> LISTED ENTRIES:
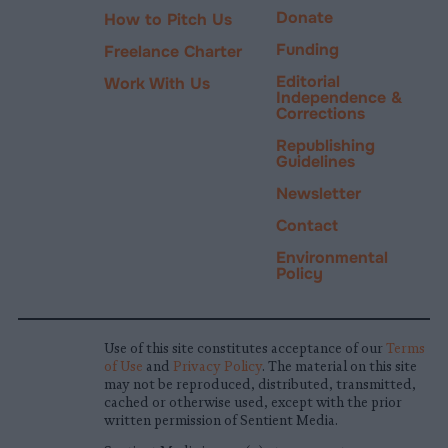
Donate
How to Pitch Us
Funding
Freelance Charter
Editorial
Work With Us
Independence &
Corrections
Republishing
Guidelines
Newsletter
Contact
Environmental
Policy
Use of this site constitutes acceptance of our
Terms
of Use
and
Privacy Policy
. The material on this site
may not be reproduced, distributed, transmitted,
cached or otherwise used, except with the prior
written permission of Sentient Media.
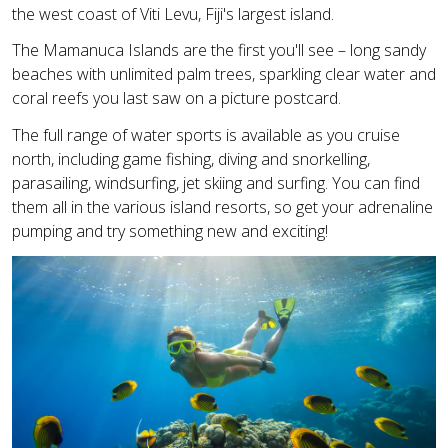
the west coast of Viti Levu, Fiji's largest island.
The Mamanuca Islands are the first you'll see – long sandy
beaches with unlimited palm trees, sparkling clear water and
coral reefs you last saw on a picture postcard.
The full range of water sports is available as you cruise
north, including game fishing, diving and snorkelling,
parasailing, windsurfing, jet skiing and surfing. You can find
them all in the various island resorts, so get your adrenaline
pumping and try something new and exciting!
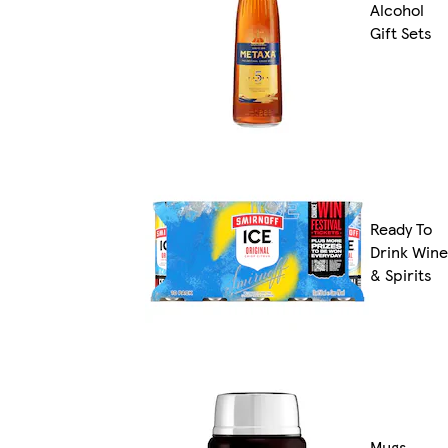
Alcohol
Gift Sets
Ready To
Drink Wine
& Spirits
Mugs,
* * *
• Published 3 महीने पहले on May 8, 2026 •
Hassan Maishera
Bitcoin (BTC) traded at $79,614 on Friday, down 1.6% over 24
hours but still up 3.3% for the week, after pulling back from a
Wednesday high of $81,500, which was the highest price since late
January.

> WHAT NEEDS TO BE DONE: Filter the records above down to the lines that hold the string "site".

> WRITTEN REPLY:
Use of this site constitutes acceptance of our
. The material on this site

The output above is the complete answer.